それを見かねた少女が一人、ロイへ近づいていった。
「あのすみません、あなたがロイさんですか?」
妹のシランだ。
「はい、俺がロイですが、何か用ですか?」
「わたし、カトレアの妹のシランと申します。
姉がお世話になっております」
シランが自己紹介をする。
「あ、カトレアの妹さんですか、こちらこそお世話になってます」
挨拶を済ませると二人で何やら話し始める。
「母親は元気になった?」
「はい、ロイさんのポーションのおかげで病気が治って、すっかり元気になりましたよ」
「それは良かった、間に合ったんだな」
「それでですね、帰ってきてからというもの、ロイさんのことばっかり話すんですよ」
「それは恥ずかしいな、一体どういう話をするんだ?」
「もう惚気というかロイさんの好きなところとか、素敵なところとか、もう色々と」
話題の雲行きが怪しくなってきた。
「そ、そうなのか……」
「そうですよ、あれからお姉ちゃん、化粧を勉強し始めたり、服装にもこだわるようになったり……」
もう耐えられなくなって走り出していた。
「シラン!」
「あ、お姉ちゃんようやく出てきた」
「カトレアっ!?」
三者三様の反応を見せる。
「ロイ……その、助けてくれてありがとう」
ようやくその一言が言えた。
「助けることができて良かった。
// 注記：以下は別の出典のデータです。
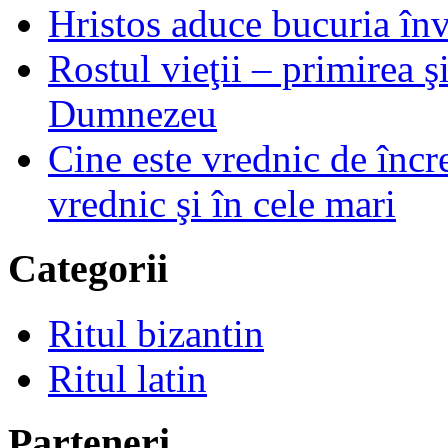
Hristos aduce bucuria învi
Rostul vieţii – primirea ş
Dumnezeu
Cine este vrednic de încre
vrednic şi în cele mari
Categorii
Ritul bizantin
Ritul latin
Parteneri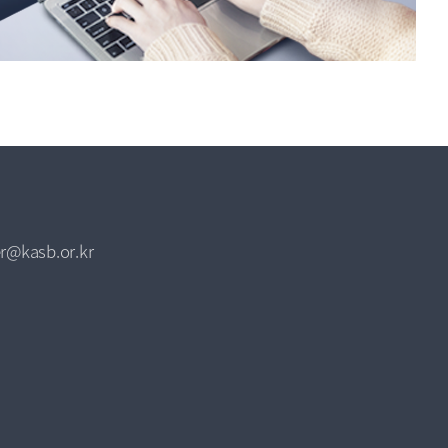
r@kasb.or.kr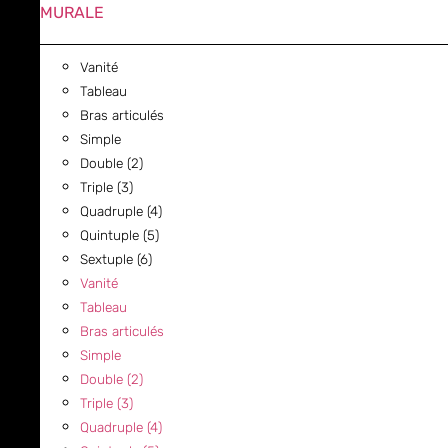
MURALE
Vanité
Tableau
Bras articulés
Simple
Double (2)
Triple (3)
Quadruple (4)
Quintuple (5)
Sextuple (6)
Vanité
Tableau
Bras articulés
Simple
Double (2)
Triple (3)
Quadruple (4)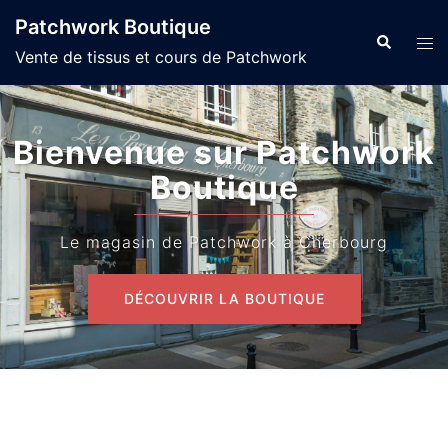
Aller
Patchwork Boutique
au
Recherche
Ouvr
Vente de tissus et cours de Patchwork
contenu
le
men
Bienvenue sur Patchwork
Boutique
Le magasin de Patchwork à Cherbourg
DÉCOUVRIR LA BOUTIQUE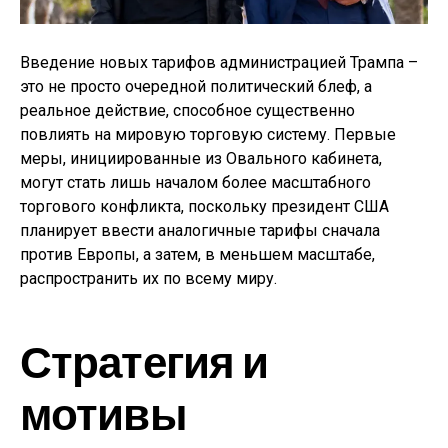
Введение новых тарифов администрацией Трампа –
это не просто очередной политический блеф, а
реальное действие, способное существенно
повлиять на мировую торговую систему. Первые
меры, инициированные из Овального кабинета,
могут стать лишь началом более масштабного
торгового конфликта, поскольку президент США
планирует ввести аналогичные тарифы сначала
против Европы, а затем, в меньшем масштабе,
распространить их по всему миру.
Стратегия и
мотивы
無事でよかったよ」
ロイが微笑みかける。
前は何も考えずに話せたのに。
今は一言ごとに胸が苦しくなる。
「その……カトレア、浴衣似合ってる、魅力的だよ」
ロイが褒めてくれた。
紺色に蘭の模様が入った浴衣を着ている。
私の名前であるカトレアの花。
嬉しさでどうにかなってしまいそうだ。
尻尾が左右に揺れる。
ロイは変わった。
初めて会った頃よりずっと。
だから私も。
「なあロイ、一緒に花火見ないか?」
「いいよ、ちょうど一人だったし」
シランは既にいなくなっていた。
二人で花火を見る。
無意識に私はロイに肩を寄せていた。
花火は綺麗だった。
ふとロイの顔を見ると、花火よりもずっと遠くを見ているのに気付いた。
傍から見れば普段と変わらないように見える。
ただ何か思い詰めているような、そんな感じがした。
今はまだ聞かない方が良いだろう。
私はただロイの手の上に自分の手を重ねた。